As shown in Figures 1 and 2, there appears to be a species pattern of variation in chemical compositions; with the exception of the three landraces TGS, HSY, and SS1, which were grouped into a cluster (Figure 2A). The rest of the land-races from identical species generally shared a closer relationship in terms of their chemical characteristics. It is believed that chemotypes appear to be genetically controlled by some alleles and are probably generated through segregating the physicochemical characteristics in yam breeding programs [31]. In our previous study, the studied yam species/landraces were confirmed to have rich allelic diversity [17]. An explanation for compositional variability observed in the present study may be, therefore, attributed to genetic difference.

However, knowledge about the nutritive and medicinal quality of yams is essential to determine appropriate application strategies. In an effort to establish yam quality and classification, Tamiru et al [20] demonstrated that UPGMA clustering and PCA can distinguish aerial yams from those accessions with underground tubers based on the compositional and pasting properties of yam flour. Lebot et al [31] also evaluated quality, and managed to cluster 48 D. alata varieties from Vanuatu into three groupings by determining physicochemical characteristics. In this study, the classification of the 25 studied yam landraces was achieved by applying multivariate statistical analysis.
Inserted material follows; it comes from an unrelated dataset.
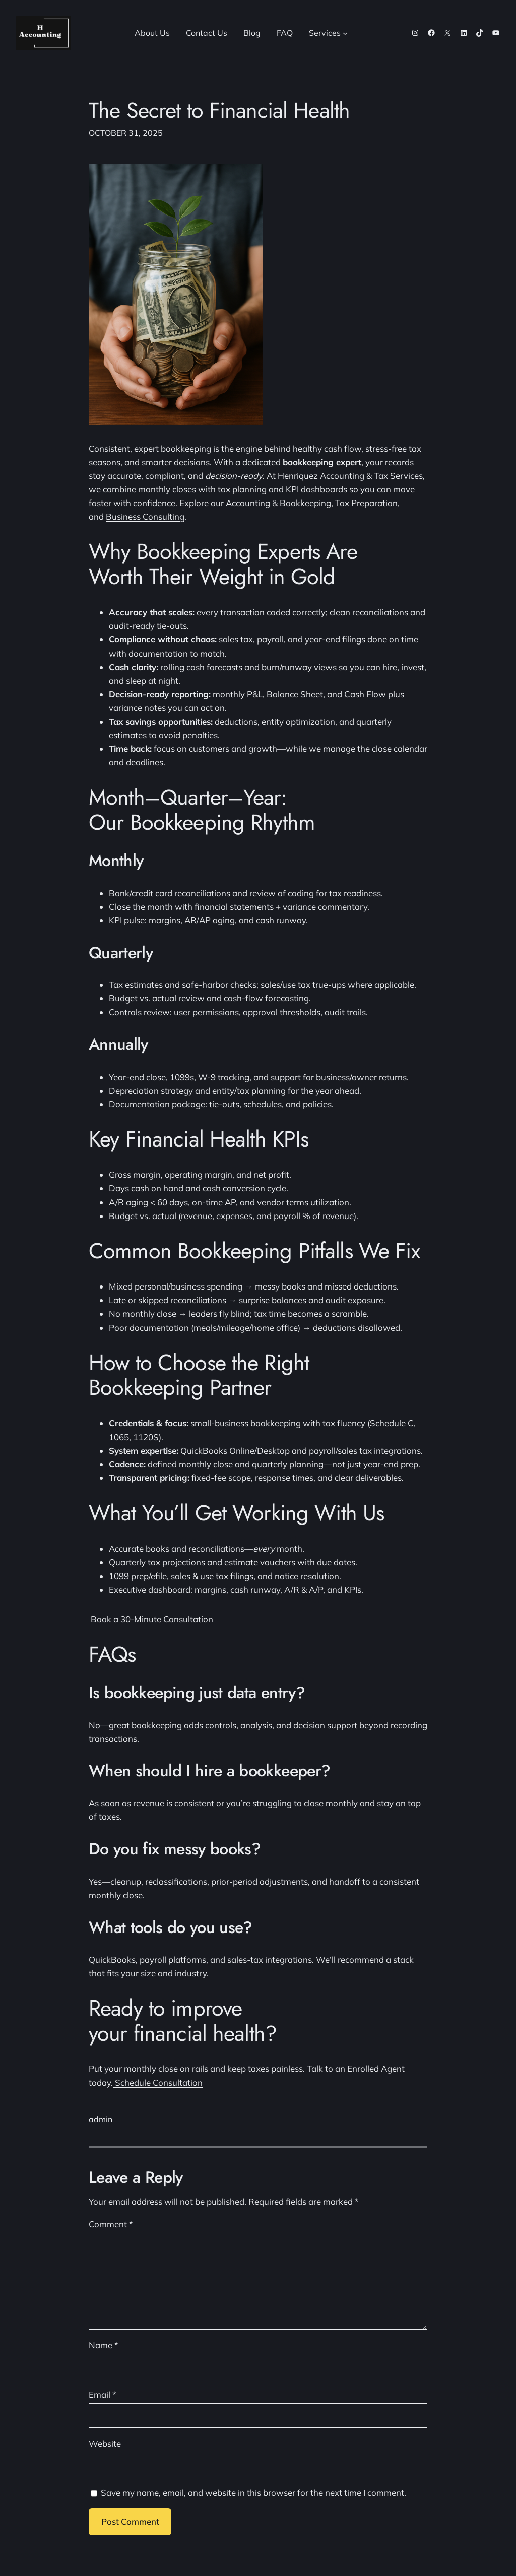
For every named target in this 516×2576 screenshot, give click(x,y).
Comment (111, 2224)
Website (105, 2443)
The comprehensive PCA scores for all samples were further calculated using the model of Eq. (1), implying that TGS, HSY, and SS1 in Group a (Figure 2A) have higher PCA scores due to their nature of holding high levels of dioscin, allantoin, and minerals, of the values 1.32, 1.10, and 0.71, respectively (not shown). This result robustly supports that these landraces can be recommended as a medicinal cluster. However, the remaining landraces may be recommended for consumption as food owing to their low content of bioactive components and high content of starch, protein, and beneficial amino acids, and this result is in accordance with the current custom of yam utilization in China [5]. Overall, this classification may result in yams being more readily selected as an appropriate source of food or for use in medicinal products.

4. Conclusion

In this study, considerable variations were found among 25 yam landraces in terms of major tuber nutritional compositions and bioactive constituents. The discriminating technologies of UPGMA clustering and PCA analysis enabled visualization of this complex dataset and underlying relationships among investigated samples. The spatial distribution (Figures 1 and 2) of these samples could be clearly separated and showed distinct quality differences. The landraces of TGS, HSY, and SS1 exhibited high levels of bioactive constituents which gave them the highest PCA scores in terms of dioscin and allantoin, representing superior medicinal properties. By contrast, the rest of the landraces contained low levels of bioactive constituents and high levels of starch, protein, and amino acids, which constitute preferential sources of food. The combination of chemical characterization and multivariate data analysis provides a feasible classification of usage in yams. The classification is of great benefit in determining appropriate application strategies for yam germplasm in China.